First add the cumin and saute for few minutes until it becomes brown. Then add the other whole spices excluding saunf and coriander. 

Step 2# Now add the chopped onions. Fry them till they become pink and tender. This is very important because this will effect the colour of the pulao. 














Step 3# Now as the onion has become pink to brownish and soft as well, add the ginger and garlic paste now. Keep on frying it in a high flame so that all the things mix up well together and the raw smell vanishes.













Step 4# After all the masala has been mixed well and the raw smell has vanished, add the whole coriander and saunf and mix well.














Step 5# Now when you have added all the spices and they all have turned into a nice brown colour, it is the time that you add the curd.

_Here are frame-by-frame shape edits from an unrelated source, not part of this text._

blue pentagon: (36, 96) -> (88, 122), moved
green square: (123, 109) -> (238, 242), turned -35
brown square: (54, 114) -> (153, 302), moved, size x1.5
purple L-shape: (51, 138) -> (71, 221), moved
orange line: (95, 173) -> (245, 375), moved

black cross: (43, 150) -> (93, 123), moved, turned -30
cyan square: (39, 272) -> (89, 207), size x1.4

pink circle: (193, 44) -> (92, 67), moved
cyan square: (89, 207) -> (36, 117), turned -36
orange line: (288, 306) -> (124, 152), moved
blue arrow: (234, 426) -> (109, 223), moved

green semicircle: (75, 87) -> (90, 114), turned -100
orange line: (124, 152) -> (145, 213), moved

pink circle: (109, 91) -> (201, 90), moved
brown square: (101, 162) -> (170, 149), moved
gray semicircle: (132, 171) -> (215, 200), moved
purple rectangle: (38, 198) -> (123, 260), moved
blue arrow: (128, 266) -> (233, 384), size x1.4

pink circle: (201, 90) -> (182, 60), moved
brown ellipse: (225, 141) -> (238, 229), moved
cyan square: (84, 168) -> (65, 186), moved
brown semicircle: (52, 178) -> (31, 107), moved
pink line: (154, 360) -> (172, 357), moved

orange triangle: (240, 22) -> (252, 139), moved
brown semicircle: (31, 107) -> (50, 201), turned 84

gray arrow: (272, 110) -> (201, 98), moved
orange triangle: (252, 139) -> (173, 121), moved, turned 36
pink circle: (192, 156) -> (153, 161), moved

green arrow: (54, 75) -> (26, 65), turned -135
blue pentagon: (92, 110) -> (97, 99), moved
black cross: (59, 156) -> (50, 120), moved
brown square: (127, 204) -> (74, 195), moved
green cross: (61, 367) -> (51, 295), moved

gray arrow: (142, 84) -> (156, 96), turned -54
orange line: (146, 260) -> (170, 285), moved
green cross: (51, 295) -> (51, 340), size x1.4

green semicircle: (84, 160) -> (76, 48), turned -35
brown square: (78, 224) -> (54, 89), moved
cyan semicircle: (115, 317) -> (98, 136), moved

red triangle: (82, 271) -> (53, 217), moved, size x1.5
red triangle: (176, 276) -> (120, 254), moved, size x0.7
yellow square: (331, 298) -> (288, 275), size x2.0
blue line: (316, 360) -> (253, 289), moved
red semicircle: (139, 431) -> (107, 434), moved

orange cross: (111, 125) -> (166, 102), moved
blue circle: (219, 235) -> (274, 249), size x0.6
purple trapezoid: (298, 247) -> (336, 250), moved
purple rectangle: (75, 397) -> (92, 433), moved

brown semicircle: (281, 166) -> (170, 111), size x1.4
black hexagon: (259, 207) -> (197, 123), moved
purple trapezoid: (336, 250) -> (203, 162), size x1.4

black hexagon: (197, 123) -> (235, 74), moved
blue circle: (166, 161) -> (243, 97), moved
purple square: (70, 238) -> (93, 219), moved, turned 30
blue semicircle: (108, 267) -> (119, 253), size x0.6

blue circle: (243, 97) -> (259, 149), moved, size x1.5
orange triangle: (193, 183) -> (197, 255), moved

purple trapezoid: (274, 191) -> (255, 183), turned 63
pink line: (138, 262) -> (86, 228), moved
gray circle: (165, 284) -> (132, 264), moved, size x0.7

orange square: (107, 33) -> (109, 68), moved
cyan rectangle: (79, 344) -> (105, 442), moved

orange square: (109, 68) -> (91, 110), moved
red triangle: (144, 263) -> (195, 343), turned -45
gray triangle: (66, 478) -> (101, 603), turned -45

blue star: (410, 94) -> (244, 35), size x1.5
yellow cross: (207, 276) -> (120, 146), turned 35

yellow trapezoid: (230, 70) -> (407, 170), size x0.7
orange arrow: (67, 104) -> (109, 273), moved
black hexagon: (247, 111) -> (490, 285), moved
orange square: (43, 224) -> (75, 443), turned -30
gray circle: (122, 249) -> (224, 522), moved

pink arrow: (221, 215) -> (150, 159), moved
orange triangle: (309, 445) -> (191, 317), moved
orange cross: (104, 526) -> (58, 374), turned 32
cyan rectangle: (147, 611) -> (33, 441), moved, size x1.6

Add the curd along with some salt and turmeric powder. Mix them well and add the washed potatoes and chicken pieces in it. Add the resins. Cook them in a high flame and keep on cooking until the oil starts oozing out. The chicken pieces and potatoes will get mixed with the spices and will absorb the aroma into it. All the ingredients will turn into a nice brown colour all over.
Step 6# Now that oil has started oozing out add the soaked rice carefully so that the grains won't break. Mix them slowly and carefully. Do not mix them a lot otherwise they will break. After cooking like this for 1 to 2 minutes, add water EXACTLY THE DOUBLE OF RICE QUANTITY, here 4 cups as I took 2 cups of rice. Add the lemon pieces too. 

Cook it in a medium flame for 5 minutes keeping the lid open. 
Step 7# Now when you see that the rice along with chicken and potatoes have absorbed the rice to a medium level, sprinkel a table spoon of ghee and cover the pan immediately. In the meanwhile, I had preheated my Iron tawa (you can use clay tawa too). Shift the whole pan on the tawa and cook for 5 to 10 minutes in a medium flame covering the lid.
Step 8# Open the lid and see if there is any remaining water in it, if yes cook it in a high flame opening the lid for few more minutes as per needed. Then turn the heat off and keep the whole thing open for few minutes so the moisture gets absorbed by the air.









Your Chicken Dum Pulao is ready to be served hot with anything of your choice such as Kadhai chicken, doi mutton etc.